Let us split the string “HP|DL360p|Xenon|E5-2603|1.80 GHz|16 GB DDR3”. Since we are using pipe character as the delimiter, it has to be escaped to split the string. This constraint is applicable only to some of the special characters like “|” and “.” .
Java
In this sample I have implemented the string split with split function of String class and using a StringTokenizer.

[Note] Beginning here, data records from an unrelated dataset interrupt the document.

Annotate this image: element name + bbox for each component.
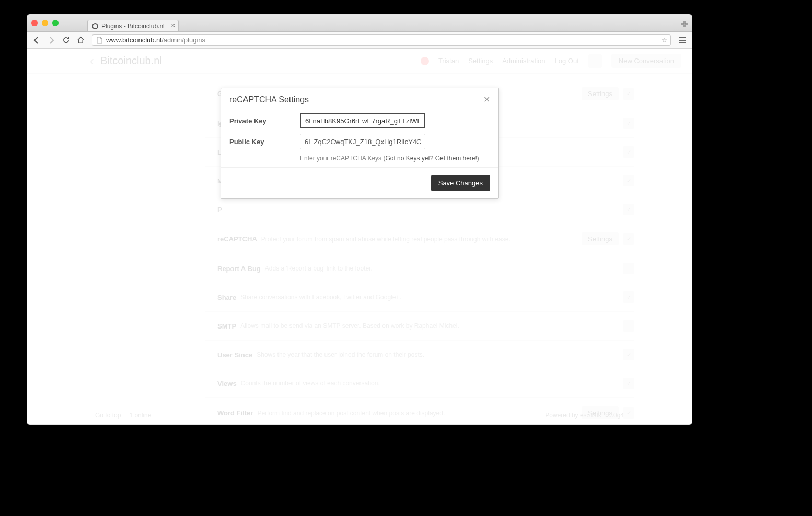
window-expand-icon[interactable]: [681, 20, 688, 26]
modal-body: Private Key Public Key Enter your reCAPT…: [221, 111, 498, 167]
modal-close-button[interactable]: ✕: [483, 95, 490, 104]
browser-menu-button[interactable]: [676, 34, 689, 46]
traffic-lights: [31, 20, 59, 26]
hint-text-suffix: ): [477, 155, 479, 162]
nav-forward-button[interactable]: [45, 34, 57, 46]
nav-reload-button[interactable]: [60, 34, 72, 46]
tab-close-icon[interactable]: ✕: [171, 22, 175, 28]
browser-tab[interactable]: Plugins - Bitcoinclub.nl ✕: [87, 20, 179, 31]
key-hint: Enter your reCAPTCHA Keys (Got no Keys y…: [229, 155, 490, 162]
get-keys-link[interactable]: Got no Keys yet? Get them here!: [385, 155, 477, 162]
page-icon: [96, 37, 103, 44]
browser-window: Plugins - Bitcoinclub.nl ✕ www.bitcoincl…: [27, 14, 692, 425]
url-bar[interactable]: www.bitcoinclub.nl/admin/plugins ☆: [92, 34, 671, 46]
url-path: /admin/plugins: [161, 36, 205, 44]
window-zoom-button[interactable]: [52, 20, 59, 26]
public-key-label: Public Key: [229, 138, 300, 146]
modal-footer: Save Changes: [221, 167, 498, 198]
public-key-input[interactable]: [300, 134, 425, 149]
private-key-input[interactable]: [300, 113, 425, 128]
window-close-button[interactable]: [31, 20, 38, 26]
url-domain: www.bitcoinclub.nl: [106, 36, 161, 44]
browser-toolbar: www.bitcoinclub.nl/admin/plugins ☆: [27, 32, 692, 49]
private-key-label: Private Key: [229, 117, 300, 125]
bookmark-star-icon[interactable]: ☆: [661, 36, 667, 44]
tab-title: Plugins - Bitcoinclub.nl: [101, 22, 165, 30]
nav-home-button[interactable]: [74, 34, 87, 46]
save-changes-button[interactable]: Save Changes: [431, 175, 490, 191]
page-viewport: ‹ Bitcoinclub.nl Tristan Settings Admini…: [27, 49, 692, 424]
nav-back-button[interactable]: [30, 34, 43, 46]
mac-titlebar: Plugins - Bitcoinclub.nl ✕: [27, 15, 692, 32]
hint-text-prefix: Enter your reCAPTCHA Keys (: [300, 155, 385, 162]
recaptcha-settings-modal: reCAPTCHA Settings ✕ Private Key Public …: [221, 88, 499, 199]
modal-title: reCAPTCHA Settings: [229, 95, 309, 104]
modal-header: reCAPTCHA Settings ✕: [221, 88, 498, 111]
tab-favicon: [92, 23, 98, 29]
window-minimize-button[interactable]: [42, 20, 48, 26]
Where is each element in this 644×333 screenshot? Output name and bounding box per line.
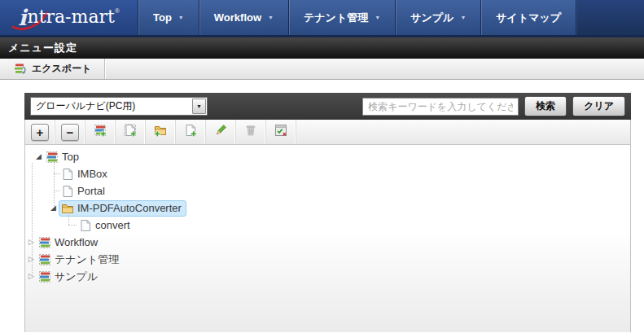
nav-filler — [576, 0, 644, 35]
pencil-icon — [214, 124, 227, 140]
collapse-all-button[interactable]: − — [55, 120, 85, 144]
tree-node-Top[interactable]: ◢Top — [25, 148, 630, 165]
tree-toolbar: +− — [24, 120, 631, 145]
content-gap — [0, 80, 644, 93]
tree-node--[interactable]: ▷テナント管理 — [25, 251, 630, 268]
tree-node-label: Top — [62, 151, 79, 163]
nav-item-label: Top — [153, 11, 172, 24]
global-nav: intra-mart® Top▼Workflow▼テナント管理▼サンプル▼サイト… — [0, 0, 644, 35]
tree-node-convert[interactable]: convert — [25, 217, 630, 234]
menu-group-icon — [38, 236, 51, 249]
tree-node-label: Portal — [77, 185, 105, 197]
chevron-down-icon: ▼ — [460, 15, 466, 20]
nav-item-sitemap[interactable]: サイトマップ — [481, 0, 576, 35]
nav-item-top[interactable]: Top▼ — [138, 0, 199, 35]
page-icon — [79, 219, 92, 232]
trash-icon — [244, 124, 257, 140]
logo[interactable]: intra-mart® — [0, 0, 138, 35]
menu-type-select-value: グローバルナビ(PC用) — [31, 99, 192, 113]
chevron-down-icon: ▼ — [375, 15, 380, 20]
folder-add-icon — [154, 124, 167, 140]
page-add-icon — [184, 124, 197, 140]
tree-connector-line — [54, 173, 60, 174]
folder-icon — [61, 202, 74, 215]
tree-node-Workflow[interactable]: ▷Workflow — [25, 234, 630, 251]
nav-item-label: Workflow — [214, 11, 261, 24]
search-input[interactable] — [362, 98, 519, 116]
tree-node-label: テナント管理 — [55, 252, 119, 267]
expand-all-button[interactable]: + — [25, 120, 55, 144]
export-button[interactable]: エクスポート — [0, 59, 104, 79]
tree-node-label: IMBox — [77, 168, 107, 180]
menu-panel: グローバルナビ(PC用) ▼ 検索 クリア +− ◢TopIMBoxPortal… — [24, 93, 631, 332]
add-page-button[interactable] — [176, 120, 206, 144]
export-label: エクスポート — [32, 62, 91, 76]
tree-node-label: IM-PDFAutoConverter — [77, 202, 182, 214]
chevron-down-icon: ▼ — [178, 15, 184, 20]
nav-item-sample[interactable]: サンプル▼ — [396, 0, 481, 35]
tree-node--[interactable]: ▷サンプル — [25, 268, 630, 285]
collapse-all-icon: − — [61, 124, 79, 141]
tree-node-IMBox[interactable]: IMBox — [25, 165, 630, 182]
page-icon — [61, 185, 74, 198]
tree-connector-line — [68, 215, 69, 225]
tree-node-IM-PDFAutoConverter[interactable]: ◢IM-PDFAutoConverter — [25, 199, 630, 217]
nav-item-label: サイトマップ — [496, 11, 561, 25]
logo-letter-i: i — [18, 7, 26, 28]
menu-tree: ◢TopIMBoxPortal◢IM-PDFAutoConverterconve… — [24, 145, 631, 332]
export-toolbar: エクスポート — [0, 59, 644, 80]
search-button[interactable]: 検索 — [524, 96, 567, 116]
tree-expand-arrow-icon[interactable]: ▷ — [28, 239, 38, 246]
menu-group-add-icon — [94, 124, 107, 140]
page-dashed-add-icon — [124, 124, 137, 140]
tree-collapse-arrow-icon[interactable]: ◢ — [36, 153, 46, 160]
clear-button[interactable]: クリア — [572, 96, 625, 116]
nav-item-tenant-admin[interactable]: テナント管理▼ — [289, 0, 396, 35]
menu-type-select[interactable]: グローバルナビ(PC用) ▼ — [30, 97, 208, 116]
intra-mart-logo: intra-mart® — [18, 7, 120, 28]
add-menu-group-button[interactable] — [85, 120, 116, 144]
chevron-down-icon: ▼ — [268, 15, 274, 20]
tree-node-Portal[interactable]: Portal — [25, 182, 630, 199]
nav-item-label: サンプル — [410, 11, 453, 25]
select-dropdown-button[interactable]: ▼ — [192, 99, 206, 114]
menu-settings-page: intra-mart® Top▼Workflow▼テナント管理▼サンプル▼サイト… — [0, 0, 644, 333]
page-title: メニュー設定 — [0, 41, 77, 55]
menu-group-icon — [46, 151, 59, 164]
nav-item-label: テナント管理 — [304, 11, 368, 25]
filter-bar: グローバルナビ(PC用) ▼ 検索 クリア — [24, 93, 631, 120]
selected-node-highlight[interactable]: IM-PDFAutoConverter — [59, 200, 186, 217]
tree-expand-arrow-icon[interactable]: ▷ — [28, 273, 38, 280]
tree-expand-arrow-icon[interactable]: ▷ — [28, 256, 38, 263]
add-folder-button[interactable] — [146, 120, 176, 144]
logo-text: ntra-mart — [27, 7, 114, 28]
menu-group-icon — [38, 270, 51, 283]
tree-connector-line — [54, 163, 55, 208]
menu-group-icon — [38, 253, 51, 266]
tree-connector-line — [54, 191, 60, 191]
page-icon — [61, 168, 74, 181]
delete-button — [236, 120, 266, 144]
export-icon — [14, 63, 27, 76]
registered-mark: ® — [115, 7, 120, 15]
toolbar-separator — [104, 59, 105, 79]
title-bar: メニュー設定 — [0, 37, 644, 59]
expand-all-icon: + — [31, 124, 49, 141]
edit-button[interactable] — [206, 120, 236, 144]
nav-item-workflow[interactable]: Workflow▼ — [199, 0, 289, 35]
global-nav-items: Top▼Workflow▼テナント管理▼サンプル▼サイトマップ — [138, 0, 576, 35]
tree-node-label: Workflow — [55, 236, 98, 248]
tree-connector-line — [68, 225, 77, 226]
tree-node-label: サンプル — [55, 269, 98, 284]
grid-check-icon — [274, 124, 287, 140]
add-page-copy-button[interactable] — [116, 120, 146, 144]
tree-connector-line — [32, 163, 33, 276]
tree-node-label: convert — [95, 219, 130, 231]
sort-setting-button — [266, 120, 296, 144]
chevron-down-icon: ▼ — [196, 103, 202, 109]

The tokenizer ignores the null values during split but the split function preserves the null values.
package com.asyncstream.examples;
import java.util.StringTokenizer;
public class StringSplitMain {
public static void main(String[] args) {
String toSplit1 = "HP|DL360p|Xenon|E5-2603|1.80 GHz|16 GB DDR3";
String toSplit2 = "HP|DL360p|Xenon|E5-2603||16 GB DDR3";
StringSplitMain main = new StringSplitMain();
System.out.println("** Split using string.split function **");
System.out.println("== Scenario 1 ==");
main.splitWithEscapedCharater(toSplit1,"\\|");
System.out.println("== Scenario 2 ==");
main.splitWithEscapedCharater(toSplit2,"\\|");
System.out.println("** Split using a tokenizer **");
System.out.println("== Scenario 1 ==");
main.splitWithTokenizer(toSplit1,"|");
System.out.println("== Scenario 2 ==");
main.splitWithTokenizer(toSplit2,"|");
}
private void splitWithEscapedCharater(String value,String regex){
String[] wordArray = value.split("\\|");
for (String word:wordArray) {
System.out.println(word);
}
}
private void splitWithTokenizer(String value,String delimiter){
StringTokenizer tokenizer = new StringTokenizer(value,delimiter);
while (tokenizer.hasMoreElements()){
System.out.println(tokenizer.nextElement());
}
}
}
Output is:
** Split using string.split function **
== Scenario 1 ==
HP
DL360p
Xenon
E5-2603
1.80 GHz
16 GB DDR3
== Scenario 2 ==
HP
DL360p
Xenon
E5-2603
16 GB DDR3
** Split using a tokenizer **
== Scenario 1 ==
HP
DL360p
Xenon
E5-2603
1.80 GHz
16 GB DDR3
== Scenario 2 ==
HP
DL360p
Xenon
E5-2603
16 GB DDR3
Scala
object Split {
val toSplit1 = "HP|DL360p|Xenon|E5-2603|1.80 GHz|16 GB DDR3";
//> toSplit1 : String = HP|DL360p|Xenon|E5-2603|1.80 GHz|16 GB DDR3
val toSplit2 = "HP|DL360p|Xenon|E5-2603||16 GB DDR3";
//> toSplit2 : String = HP|DL360p|Xenon|E5-2603||16 GB DDR3
toSplit1.split("\\|").foreach(e=>println(e)); //> HP
//| DL360p
//| Xenon
//| E5-2603
//| 1.80 GHz
//| 16 GB DDR3
toSplit2.split("\\|").foreach(e=>println(e))
//> HP
//| DL360p
//| Xenon
//| E5-2603
//|
//| 16 GB DDR3
}
Kotlin
fun main(args: Array<String>){
val toSplit1 = "HP|DL360p|Xenon|E5-2603|1.80 GHz|16 GB DDR3";
val toSplit2 = "HP|DL360p|Xenon|E5-2603||16 GB DDR3";
toSplit1.split("|").forEach{e-> println(e)}
println("== Scenario two with null values ==")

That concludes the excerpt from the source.